Steps for Frozen chicken

  • Make Frozen chicken step 0
    1
    The chicken leg is treated with a knife to remove the bone and separate the bone from the flesh。
  • Make Frozen chicken step 1
    2
    Put chicken legs in the pan, with ginger chips, onions, red peppers, boiled on the top of the hood for 10 minutes。
  • Make Frozen chicken step 2
    3
    Cooked chicken legs in cold water for 20 minutes。
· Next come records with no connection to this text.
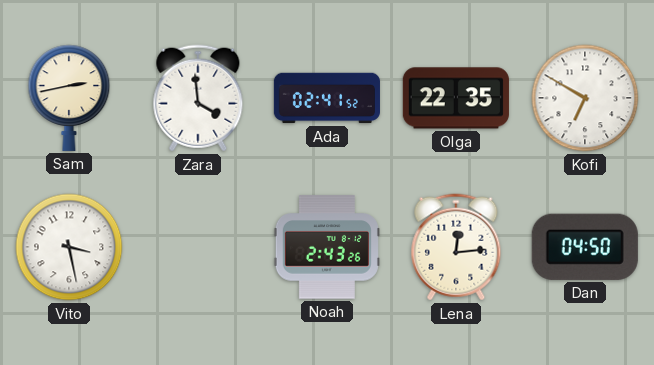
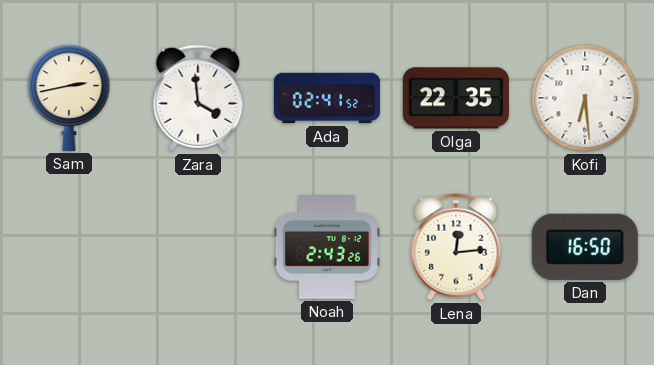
Kofi: 6:50 -> 6:29
Vito: 3:28 -> none
Dan: 04:50 -> 16:50
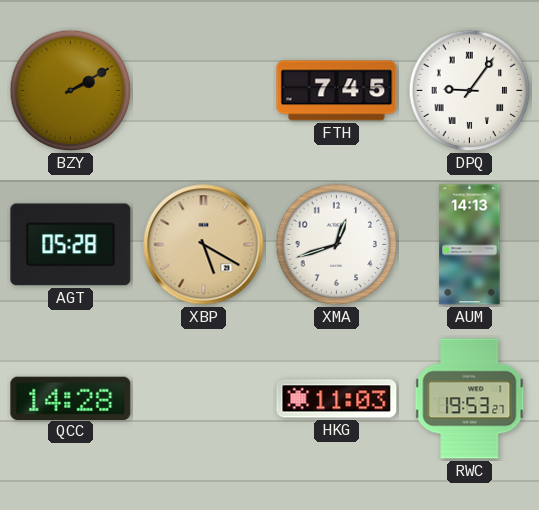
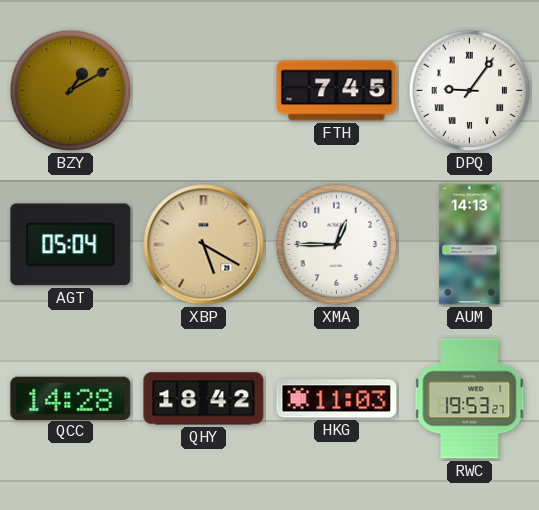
BZY: 2:10 -> 1:10
AGT: 05:28 -> 05:04
XMA: 12:42 -> 12:45
QHY: none -> 18:42
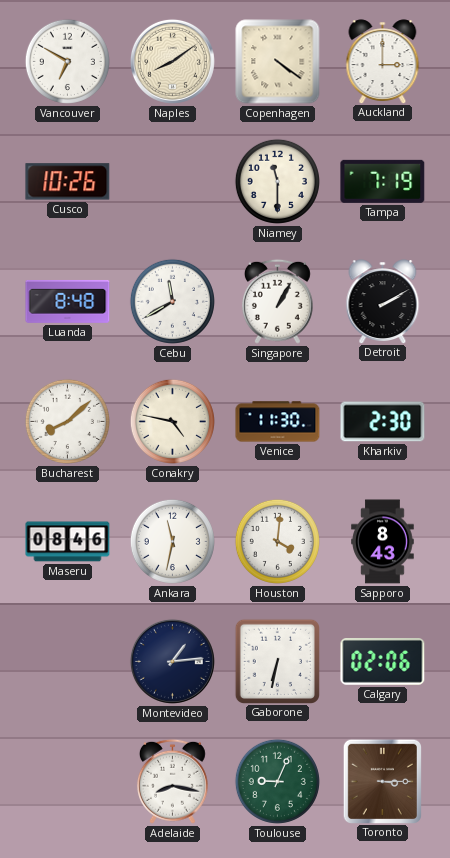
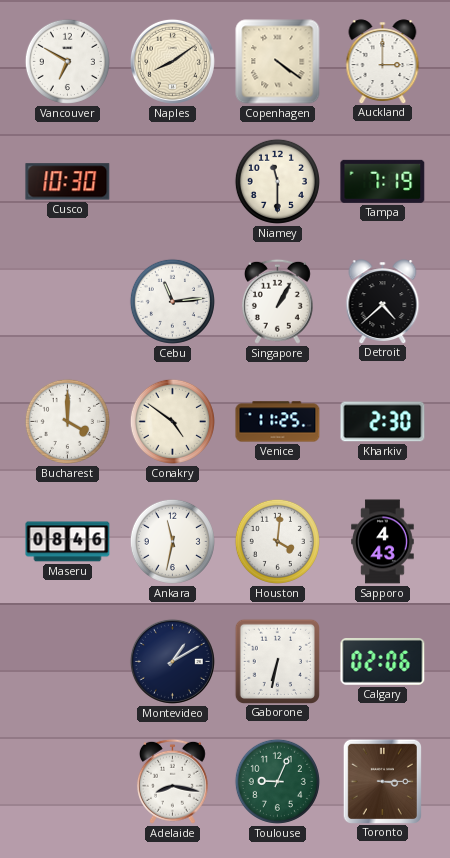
Cusco: 10:26 -> 10:30
Luanda: 8:48 -> none
Cebu: 11:40 -> 11:14
Detroit: 2:10 -> 4:38
Bucharest: 8:08 -> 4:00
Conakry: 4:47 -> 4:51
Venice: 11:30 -> 11:25
Sapporo: 8:43 -> 4:43
Montevideo: 1:14 -> 1:10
  • Make Frozen chicken step 3
    4
    Chon and garlic cut the end。
  • Make Frozen chicken step 4
    5
    Put ginger and garlic and pepper in the bowl。
  • Make Frozen chicken step 5
    6
    The hot peanut oil is evenly mixed。
  • Make Frozen chicken step 6
    7
    Take a proper amount of pepper oil and pour it into another bowl, and add raw, salt, chicken, sesame oil to make perfume oil。
  • Make Frozen chicken step 7
    8
    Soaked chicken leg slice, put it in the plate。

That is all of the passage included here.